Reproduce the data below exactly as written. Pictures do not belong in the copy.

Transcribed page contents:
══════════════════════════════
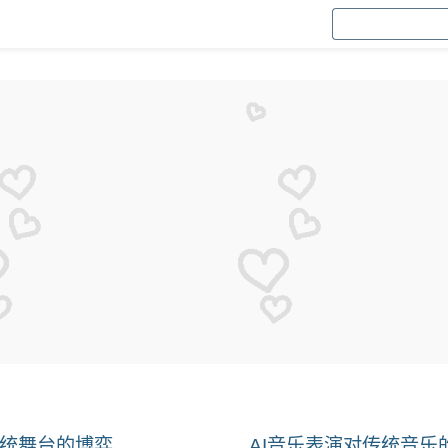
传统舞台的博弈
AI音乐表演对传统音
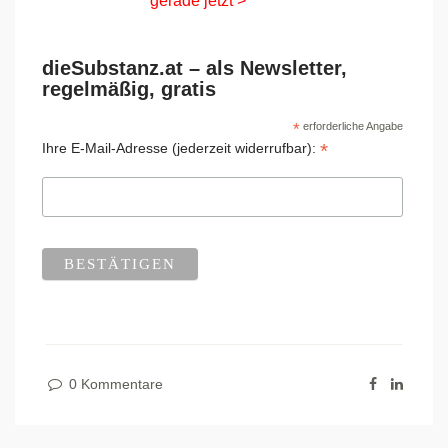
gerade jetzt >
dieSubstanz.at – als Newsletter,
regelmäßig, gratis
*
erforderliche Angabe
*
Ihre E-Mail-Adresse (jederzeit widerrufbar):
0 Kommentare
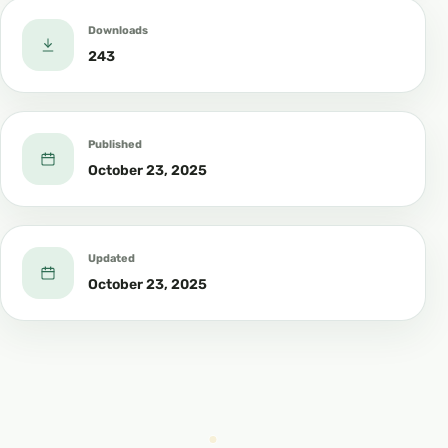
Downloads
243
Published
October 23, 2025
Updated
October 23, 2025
══════════════════════════════
EXPECTED ANSWER:
传统舞台的博弈
AI音乐表演对传统音
gerade jetzt >
dieSubstanz.at – als Newsletter,
regelmäßig, gratis
*
erforderliche Angabe
*
Ihre E-Mail-Adresse (jederzeit widerrufbar):
0 Kommentare
Downloads
243
Published
October 23, 2025
Updated
October 23, 2025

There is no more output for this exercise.